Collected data

:::::

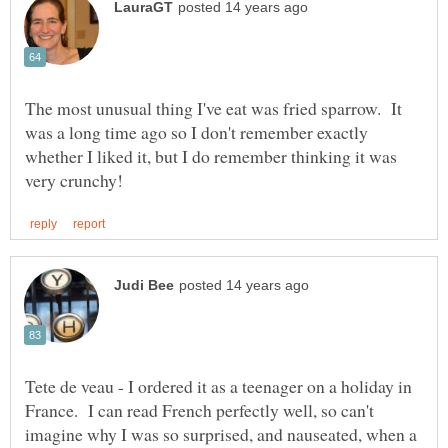
The most unusual thing I've eat was fried sparrow. It
was a long time ago so I don't remember exactly
whether I liked it, but I do remember thinking it was
Tete de veau - I ordered it as a teenager on a holiday in
France. I can read French perfectly well, so can't
imagine why I was so surprised, and nauseated, when a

:::::

Transcribe only the trailing portion of the entries above: the line that contains "whether I liked" and each line after it.

whether I liked it, but I do remember thinking it was
Tete de veau - I ordered it as a teenager on a holiday in
France. I can read French perfectly well, so can't
imagine why I was so surprised, and nauseated, when a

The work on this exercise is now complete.